TASK DETAILS:
Your answer must be the exact lines below, starting with the line with "IPv4/IPv6协议转换网关" and going on through the line with "в наявності", both included, with no pictures.

╭──

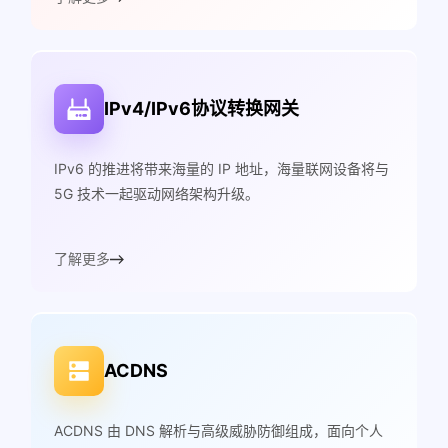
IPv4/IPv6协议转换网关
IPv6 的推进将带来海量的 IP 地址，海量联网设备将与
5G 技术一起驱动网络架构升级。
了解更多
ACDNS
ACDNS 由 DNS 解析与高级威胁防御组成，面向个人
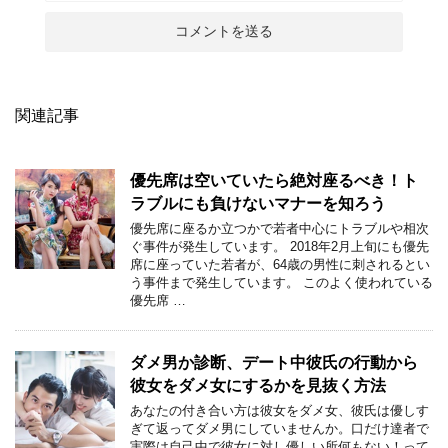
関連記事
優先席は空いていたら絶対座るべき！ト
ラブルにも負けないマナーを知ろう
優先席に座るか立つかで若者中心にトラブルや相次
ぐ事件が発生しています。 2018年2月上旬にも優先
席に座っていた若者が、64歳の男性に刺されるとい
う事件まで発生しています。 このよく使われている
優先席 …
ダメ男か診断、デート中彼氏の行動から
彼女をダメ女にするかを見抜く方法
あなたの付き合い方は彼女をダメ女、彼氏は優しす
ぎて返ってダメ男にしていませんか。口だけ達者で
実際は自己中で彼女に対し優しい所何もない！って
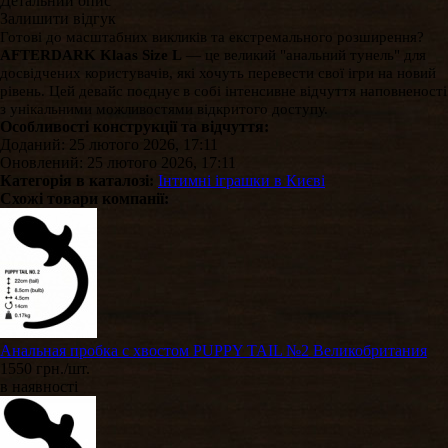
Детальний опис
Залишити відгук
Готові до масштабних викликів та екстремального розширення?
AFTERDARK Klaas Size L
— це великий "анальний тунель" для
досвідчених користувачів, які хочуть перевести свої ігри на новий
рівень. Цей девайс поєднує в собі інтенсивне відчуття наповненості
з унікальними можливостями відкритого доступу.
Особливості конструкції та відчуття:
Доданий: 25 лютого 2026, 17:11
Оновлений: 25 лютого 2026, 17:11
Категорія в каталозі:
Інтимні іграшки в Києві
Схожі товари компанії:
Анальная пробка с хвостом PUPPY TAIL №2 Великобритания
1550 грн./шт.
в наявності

╰──
╭──

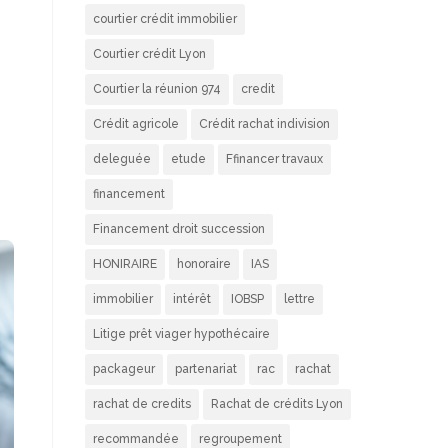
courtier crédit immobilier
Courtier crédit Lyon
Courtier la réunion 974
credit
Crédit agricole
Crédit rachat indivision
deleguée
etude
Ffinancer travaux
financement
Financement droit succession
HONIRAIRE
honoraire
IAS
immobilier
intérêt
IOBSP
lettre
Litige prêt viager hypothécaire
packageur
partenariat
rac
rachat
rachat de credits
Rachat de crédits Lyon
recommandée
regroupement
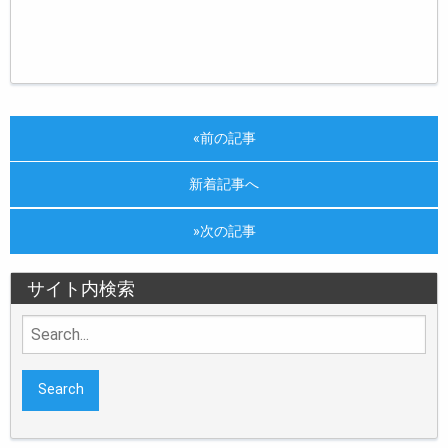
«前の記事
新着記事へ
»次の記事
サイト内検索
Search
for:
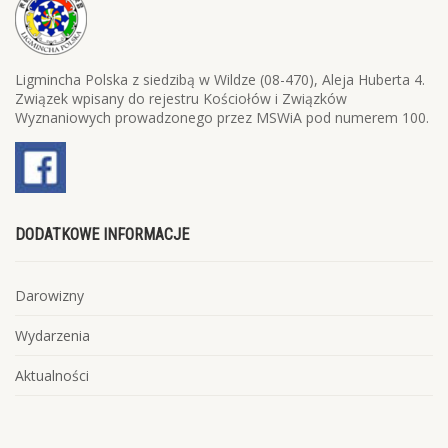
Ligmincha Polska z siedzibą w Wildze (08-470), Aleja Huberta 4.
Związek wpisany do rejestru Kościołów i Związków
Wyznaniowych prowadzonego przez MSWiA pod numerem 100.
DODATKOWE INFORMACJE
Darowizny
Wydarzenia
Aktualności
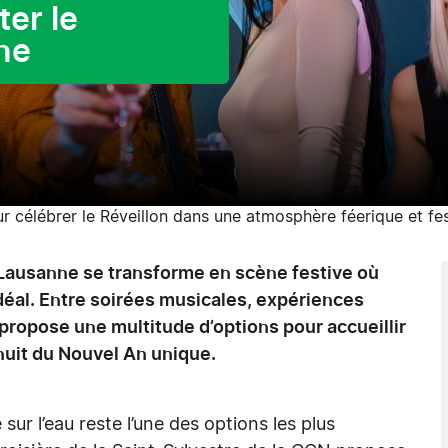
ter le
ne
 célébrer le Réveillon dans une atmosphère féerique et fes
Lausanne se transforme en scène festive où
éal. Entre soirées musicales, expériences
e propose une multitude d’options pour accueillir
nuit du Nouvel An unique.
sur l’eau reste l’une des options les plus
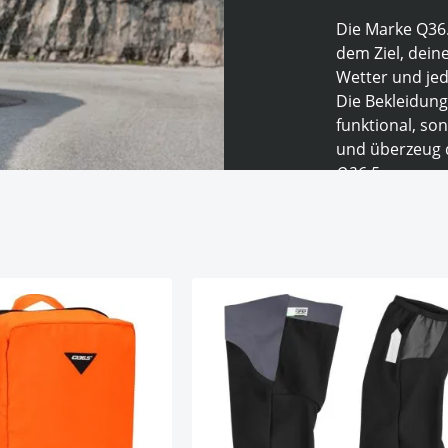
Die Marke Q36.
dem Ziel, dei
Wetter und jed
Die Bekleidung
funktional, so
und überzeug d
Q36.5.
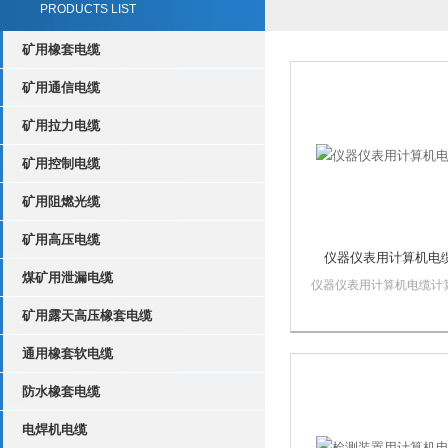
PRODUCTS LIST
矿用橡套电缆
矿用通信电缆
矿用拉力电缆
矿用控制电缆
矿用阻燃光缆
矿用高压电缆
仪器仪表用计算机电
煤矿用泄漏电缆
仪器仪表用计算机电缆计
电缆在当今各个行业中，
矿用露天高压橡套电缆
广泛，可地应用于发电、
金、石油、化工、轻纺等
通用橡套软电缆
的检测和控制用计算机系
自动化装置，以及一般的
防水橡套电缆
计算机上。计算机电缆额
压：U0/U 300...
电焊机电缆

╰──
╭──

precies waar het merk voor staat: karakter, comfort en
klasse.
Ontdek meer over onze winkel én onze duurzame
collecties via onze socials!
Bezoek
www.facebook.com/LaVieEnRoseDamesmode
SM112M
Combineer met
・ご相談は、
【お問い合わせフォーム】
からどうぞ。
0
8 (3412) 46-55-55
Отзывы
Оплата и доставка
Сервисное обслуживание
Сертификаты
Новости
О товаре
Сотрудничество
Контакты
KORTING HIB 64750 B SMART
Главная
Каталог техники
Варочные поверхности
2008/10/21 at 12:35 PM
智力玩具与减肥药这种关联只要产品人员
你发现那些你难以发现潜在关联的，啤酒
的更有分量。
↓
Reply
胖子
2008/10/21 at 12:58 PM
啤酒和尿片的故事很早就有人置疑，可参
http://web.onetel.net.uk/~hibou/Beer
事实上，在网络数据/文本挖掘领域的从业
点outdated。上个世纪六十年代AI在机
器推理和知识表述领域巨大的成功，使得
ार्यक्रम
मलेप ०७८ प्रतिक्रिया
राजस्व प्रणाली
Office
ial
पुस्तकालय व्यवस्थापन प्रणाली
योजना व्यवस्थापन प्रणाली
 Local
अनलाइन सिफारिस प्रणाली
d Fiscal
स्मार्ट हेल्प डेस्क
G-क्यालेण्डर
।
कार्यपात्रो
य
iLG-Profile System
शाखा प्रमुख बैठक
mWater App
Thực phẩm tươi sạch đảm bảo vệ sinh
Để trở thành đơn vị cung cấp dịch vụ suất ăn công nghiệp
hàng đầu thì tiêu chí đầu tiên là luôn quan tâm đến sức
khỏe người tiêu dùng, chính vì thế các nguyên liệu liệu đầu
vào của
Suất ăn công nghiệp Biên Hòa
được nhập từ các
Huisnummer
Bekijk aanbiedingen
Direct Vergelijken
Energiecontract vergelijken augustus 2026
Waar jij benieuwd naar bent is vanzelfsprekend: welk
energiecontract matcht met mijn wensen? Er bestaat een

╰──

EXERCISE OUTPUT:
IPv4/IPv6协议转换网关
IPv6 的推进将带来海量的 IP 地址，海量联网设备将与
5G 技术一起驱动网络架构升级。
了解更多
ACDNS
ACDNS 由 DNS 解析与高级威胁防御组成，面向个人
関連記事
優先席は空いていたら絶対座るべき！ト
ラブルにも負けないマナーを知ろう
優先席に座るか立つかで若者中心にトラブルや相次
ぐ事件が発生しています。 2018年2月上旬にも優先
席に座っていた若者が、64歳の男性に刺されるとい
う事件まで発生しています。 このよく使われている
優先席 …
ダメ男か診断、デート中彼氏の行動から
彼女をダメ女にするかを見抜く方法
あなたの付き合い方は彼女をダメ女、彼氏は優しす
ぎて返ってダメ男にしていませんか。口だけ達者で
実際は自己中で彼女に対し優しい所何もない！って
Детальний опис
Залишити відгук
Готові до масштабних викликів та екстремального розширення?
AFTERDARK Klaas Size L
— це великий "анальний тунель" для
досвідчених користувачів, які хочуть перевести свої ігри на новий
рівень. Цей девайс поєднує в собі інтенсивне відчуття наповненості
з унікальними можливостями відкритого доступу.
Особливості конструкції та відчуття:
Доданий: 25 лютого 2026, 17:11
Оновлений: 25 лютого 2026, 17:11
Категорія в каталозі:
Інтимні іграшки в Києві
Схожі товари компанії:
Анальная пробка с хвостом PUPPY TAIL №2 Великобритания
1550 грн./шт.
в наявності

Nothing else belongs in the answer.